De toppen van het Tatragebergte, van veraf zichtbaar en zelfs in de zomer bedekt met sneeuw, moedigden de prehistorische mens waarschijnlijk aan om deze omgeving te verkennen. Mensen verkenden deze gebieden om op lokale dieren te jagen, de ruwe stenen te gebruiken om messen en gereedschappen te maken, schuilplaatsen in de rotsen te gebruiken en mogelijk ook om rituele en spirituele behoeften te bevredigen.
"We vermoeden dat de brand die we hebben ontdekt de resten zijn van een zogenaamde technologische brand. We denken dat het een rokerij of zelfs een leerlooierij is geweest. Het is mogelijk dat de huiden van gejaagde dieren werden voorbereid voor verdere verwerking of transport. Dit is echter nog niet duidelijk; er loopt onderzoek en we proberen hier meer duidelijkheid over te krijgen", aldus professor Valde-Nowak.
Slechts weinig van de bestaande paleolithische vindplaatsen in Polen, waaronder die van de Magdalenacultuur, hebben sporen van vuur bewaard, en zeker geen zulke zichtbare. Haarden van vergelijkbare grootte en die langer in gebruik waren, benadrukte de geïnterviewde van het PAP, werden aangetroffen op een Magdalena-vindplaats in Zwitserland.
Onderzoekers waren geïntrigeerd door het feit dat de mensen die de grot bewoonden, uitgerust met stenen messen die van ver waren meegebracht, arriveerden, zoals blijkt uit de eigenschappen van de vuursteen waarvan ze waren gemaakt. "Toen de voorraden wapens en gereedschappen echter uitgeput raakten, begonnen ze soortgelijke messen te maken van lokale grondstoffen, wat wijst op een langer verblijf", aldus de archeoloog.
Onderzoekers wilden ook soortgelijk werk uitvoeren aan de Poolse kant van het Tatragebergte. Professor Valde-Nowak voerde dit uit in twee grotten: de Obłazkowa-grot en de Dziura-grot. "We hebben dit werk met aanzienlijke inspanning en middelen uitgevoerd. We vonden opgegraven alluviale afzettingen (sedimenten op de grotbodem - PAP), en grond van deze alluviale afzettingen werd voor de grotten gestort om terrassen en wandelpaden voor toeristen te creëren. Dit verkleinde de kans op het ontdekken van paleolithische resten aan de Poolse kant aanzienlijk," benadrukte hij.

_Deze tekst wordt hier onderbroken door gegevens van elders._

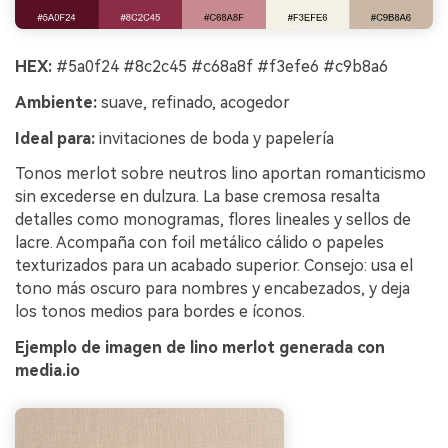
HEX:
#5a0f24 #8c2c45 #c68a8f #f3efe6 #c9b8a6
Ambiente:
suave, refinado, acogedor
Ideal para:
invitaciones de boda y papelería
Tonos merlot sobre neutros lino aportan romanticismo
sin excederse en dulzura. La base cremosa resalta
detalles como monogramas, flores lineales y sellos de
lacre. Acompaña con foil metálico cálido o papeles
texturizados para un acabado superior. Consejo: usa el
tono más oscuro para nombres y encabezados, y deja
los tonos medios para bordes e íconos.
Ejemplo de imagen de lino merlot generada con
media.io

Hij legde uit dat dit de erfenis was van een naoorlogs programma dat tot doel had het Tatragebergte open te stellen voor het publiek, maar dat een neveneffect de vernietiging van enkele bouwwerken was. "Iets soortgelijks gebeurde met de Huczawy-grot. Die werd in 2018 ook door speleologen doorbroken en was al eerder onderzocht. We hebben daar ook enkele doorbraken gevonden, maar niet op zo'n grote schaal," zei hij.